Invariant measures of the topological flow and measures at infinity on hyperbolic groups (Q6592861)

Let \(\Gamma\) be a non-elementary hyperbolic group, \(\partial \Gamma\) the ideal boundary of \(\Gamma\) equipped with a quasi-metric and let \(\partial^{2} \Gamma=(\partial \Gamma)^{2} \setminus \{ \mathrm{diagonal} \}\) be the boundary square endowed with the diagonal action by \(\Gamma\). If \(\kappa: \Gamma \times \partial^{2} \Gamma \rightarrow \mathbb{R}\) is a Hölder continuous cocycle coming from the Busemann function for a strongly hyperbolic metric, the authors define a compact space \(\mathcal{F}_{k}=\Gamma \setminus (\partial^{2} \Gamma \times \mathbb{R})\) equipped with an \(\mathbb{R}\)-action, that they call a topological flow (see Section 3 for a precise definition).\N\NThe purpose of the paper under review is to show that there exists a coding based on a transitive subshift of finite type for a flow associated with every non-elementary hyperbolic group. Applications include the real analyticity of Manhattan curves (introduced by \textit{M. Burger} in [Int. Math. Res. Not. 1993, No. 7, 217--225 (1993; Zbl 0829.57023)]), the uniqueness of measure of maximal Hausdorff dimension with potentials, and the real analyticity of intersection numbers for perturbations of dominated representations.

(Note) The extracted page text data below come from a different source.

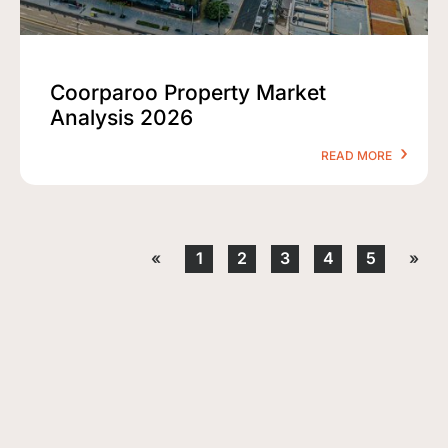
Coorparoo Property Market
Analysis 2026
READ MORE
«
1
2
3
4
5
»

This provides a direct proof of a result shown by \textit{M. Bridgeman} et al. in [Geom. Funct. Anal. 25, No. 4, 1089--1179 (2015; Zbl 1360.37078)]. The authors also apply their results to give a multifractal analysis of harmonic measures for finite range random walks and discuss, for explicit examples, the relationships between various measure classes on the boundary of the group.